Work instructions: Your answer should be one number: the count of lines below that contain "Kaur".

Data shown:
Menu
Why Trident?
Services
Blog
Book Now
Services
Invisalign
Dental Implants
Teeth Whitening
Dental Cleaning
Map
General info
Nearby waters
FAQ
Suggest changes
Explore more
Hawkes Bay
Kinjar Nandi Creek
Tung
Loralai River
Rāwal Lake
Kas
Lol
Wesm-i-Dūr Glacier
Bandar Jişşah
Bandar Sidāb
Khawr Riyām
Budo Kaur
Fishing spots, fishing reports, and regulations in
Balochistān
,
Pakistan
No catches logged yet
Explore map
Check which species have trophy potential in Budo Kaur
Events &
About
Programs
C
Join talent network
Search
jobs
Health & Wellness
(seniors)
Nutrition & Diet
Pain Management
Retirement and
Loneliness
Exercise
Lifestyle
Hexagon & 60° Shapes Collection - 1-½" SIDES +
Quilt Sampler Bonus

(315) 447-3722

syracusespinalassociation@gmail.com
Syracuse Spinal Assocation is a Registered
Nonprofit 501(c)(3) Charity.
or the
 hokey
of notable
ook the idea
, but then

---

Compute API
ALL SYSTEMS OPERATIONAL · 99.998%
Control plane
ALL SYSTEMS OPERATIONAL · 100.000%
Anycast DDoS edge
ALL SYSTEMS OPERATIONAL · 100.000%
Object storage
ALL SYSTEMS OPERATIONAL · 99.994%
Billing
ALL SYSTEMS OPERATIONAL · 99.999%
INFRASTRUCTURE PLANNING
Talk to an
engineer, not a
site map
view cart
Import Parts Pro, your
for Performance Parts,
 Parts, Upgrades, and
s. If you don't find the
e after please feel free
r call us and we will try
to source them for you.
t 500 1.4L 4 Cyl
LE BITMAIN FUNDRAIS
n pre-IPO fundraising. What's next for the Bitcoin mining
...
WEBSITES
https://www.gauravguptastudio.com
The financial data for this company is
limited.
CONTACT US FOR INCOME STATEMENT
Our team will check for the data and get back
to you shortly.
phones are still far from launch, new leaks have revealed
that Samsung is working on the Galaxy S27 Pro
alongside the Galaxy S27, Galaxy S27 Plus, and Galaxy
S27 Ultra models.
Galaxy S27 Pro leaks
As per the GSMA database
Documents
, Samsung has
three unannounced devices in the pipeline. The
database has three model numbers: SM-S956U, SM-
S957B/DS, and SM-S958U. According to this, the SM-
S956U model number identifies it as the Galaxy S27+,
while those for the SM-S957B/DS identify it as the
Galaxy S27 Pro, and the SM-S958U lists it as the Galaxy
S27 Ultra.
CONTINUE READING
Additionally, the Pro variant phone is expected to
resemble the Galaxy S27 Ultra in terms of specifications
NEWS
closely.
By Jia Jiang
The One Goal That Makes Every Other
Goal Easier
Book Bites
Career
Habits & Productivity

Solution: 2